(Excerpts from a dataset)

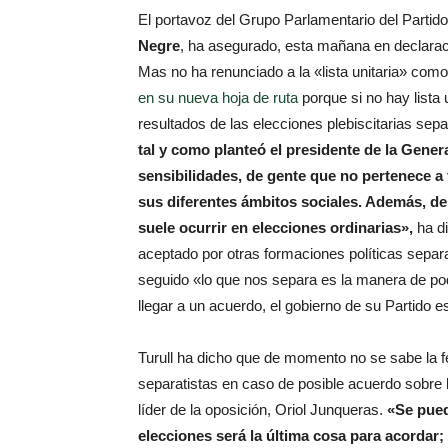
El portavoz del Grupo Parlamentario del Parti
Negre
, ha asegurado, esta mañana en declarac
Mas no ha renunciado a la «lista unitaria» como
en su nueva hoja de ruta
porque si no hay lista
resultados de las elecciones plebiscitarias sep
tal y como planteó el presidente de la Gener
sensibilidades, de gente que no pertenece a 
sus diferentes ámbitos sociales. Además, de 
suele ocurrir en elecciones ordinarias»,
ha di
aceptado por otras formaciones políticas sepa
seguido «lo que nos separa es la manera de poder
llegar a un acuerdo, el gobierno de su Partido e
Turull ha dicho que de momento no se sabe la fe
separatistas en caso de posible acuerdo sobre la
líder de la oposición, Oriol Junqueras.
«Se pued
elecciones será la última cosa para acorda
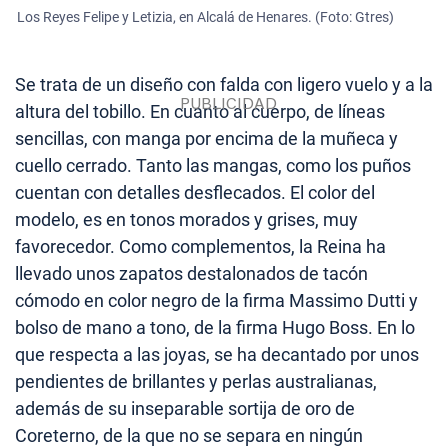
Los Reyes Felipe y Letizia, en Alcalá de Henares. (Foto: Gtres)
Se trata de un diseño con falda con ligero vuelo y a la
altura del tobillo. En cuanto al cuerpo, de líneas
sencillas, con manga por encima de la muñeca y
cuello cerrado. Tanto las mangas, como los puños
cuentan con detalles desflecados. El color del
modelo, es en tonos morados y grises, muy
favorecedor. Como complementos, la Reina ha
llevado unos zapatos destalonados de tacón
cómodo en color negro de la firma Massimo Dutti y
bolso de mano a tono, de la firma Hugo Boss. En lo
que respecta a las joyas, se ha decantado por unos
pendientes de brillantes y perlas australianas,
además de su inseparable sortija de oro de
Coreterno, de la que no se separa en ningún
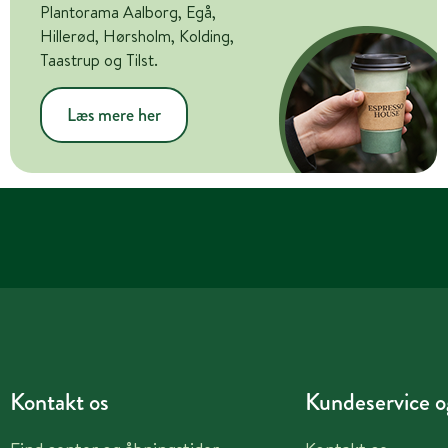
Plantorama Aalborg, Egå,
Hillerød, Hørsholm, Kolding,
Taastrup og Tilst.
Læs mere her
Kontakt os
Kundeservice og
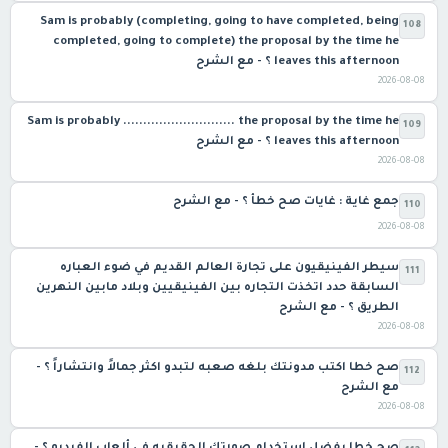
Sam is probably (completing, going to have completed, being
108
completed, going to complete) the proposal by the time he
leaves this afternoon ؟ - مع الشرح
2026-08-08
Sam is probably ............................ the proposal by the time he
109
leaves this afternoon ؟ - مع الشرح
2026-08-08
جمع غاية : غايات صح خطأ ؟ - مع الشرح
110
2026-08-08
سيطر الفينيقيون على تجارة العالم القديم في ضوء العباره
111
السابقة حدد اتخذت التجاره بين الفينيقيين وبلاد مابين النهرين
الطريق ؟ - مع الشرح
2026-08-08
صح خطا اكتب مدونتك بلغه صعبه لتبدو اكثر جمالاً وانتشاراً ؟ -
112
مع الشرح
2026-08-08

» **PROBLEM STATEMENT**
Every entry should be repeated verbatim, with the pictures left out.

» **ANSWER AREA**
El portavoz del Grupo Parlamentario del Parti
Negre
, ha asegurado, esta mañana en declarac
Mas no ha renunciado a la «lista unitaria» como
en su nueva hoja de ruta
porque si no hay lista
resultados de las elecciones plebiscitarias sep
tal y como planteó el presidente de la Gener
sensibilidades, de gente que no pertenece a 
sus diferentes ámbitos sociales. Además, de 
suele ocurrir en elecciones ordinarias»,
ha di
aceptado por otras formaciones políticas sepa
seguido «lo que nos separa es la manera de poder
llegar a un acuerdo, el gobierno de su Partido e
Turull ha dicho que de momento no se sabe la fe
separatistas en caso de posible acuerdo sobre la
líder de la oposición, Oriol Junqueras.
«Se pued
elecciones será la última cosa para acorda
Los Reyes Felipe y Letizia, en Alcalá de Henares. (Foto: Gtres)
Se trata de un diseño con falda con ligero vuelo y a la
altura del tobillo. En cuanto al cuerpo, de líneas
sencillas, con manga por encima de la muñeca y
cuello cerrado. Tanto las mangas, como los puños
cuentan con detalles desflecados. El color del
modelo, es en tonos morados y grises, muy
favorecedor. Como complementos, la Reina ha
llevado unos zapatos destalonados de tacón
cómodo en color negro de la firma Massimo Dutti y
bolso de mano a tono, de la firma Hugo Boss. En lo
que respecta a las joyas, se ha decantado por unos
pendientes de brillantes y perlas australianas,
además de su inseparable sortija de oro de
Coreterno, de la que no se separa en ningún
Plantorama Aalborg, Egå,
Hillerød, Hørsholm, Kolding,
Taastrup og Tilst.
Læs mere her
Kontakt os
Kundeservice og
Sam is probably (completing, going to have completed, being
108
completed, going to complete) the proposal by the time he
leaves this afternoon ؟ - مع الشرح
2026-08-08
Sam is probably ............................ the proposal by the time he
109
leaves this afternoon ؟ - مع الشرح
2026-08-08
جمع غاية : غايات صح خطأ ؟ - مع الشرح
110
2026-08-08
سيطر الفينيقيون على تجارة العالم القديم في ضوء العباره
111
السابقة حدد اتخذت التجاره بين الفينيقيين وبلاد مابين النهرين
الطريق ؟ - مع الشرح
2026-08-08
صح خطا اكتب مدونتك بلغه صعبه لتبدو اكثر جمالاً وانتشاراً ؟ -
112
مع الشرح
2026-08-08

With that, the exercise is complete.